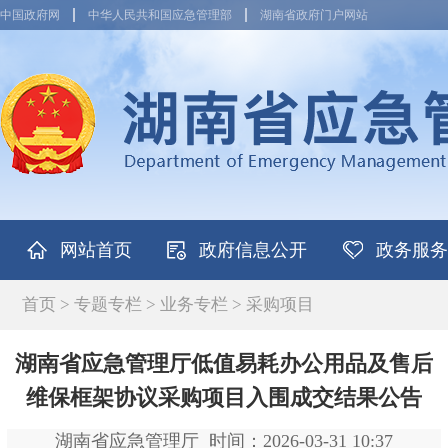
中国政府网
中华人民共和国应急管理部
湖南省政府门户网站
网站首页
政府信息公开
政务服务
首页
>
专题专栏
>
业务专栏
>
采购项目
湖南省应急管理厅低值易耗办公用品及售后
维保框架协议采购项目入围成交结果公告
湖南省应急管理厅
时间：2026-03-31 10:37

##########

## Exercise brief
Reprint the entries above exactly, images removed.

## Answer to this problem
中国政府网
中华人民共和国应急管理部
湖南省政府门户网站
网站首页
政府信息公开
政务服务
首页
>
专题专栏
>
业务专栏
>
采购项目
湖南省应急管理厅低值易耗办公用品及售后
维保框架协议采购项目入围成交结果公告
湖南省应急管理厅
时间：2026-03-31 10:37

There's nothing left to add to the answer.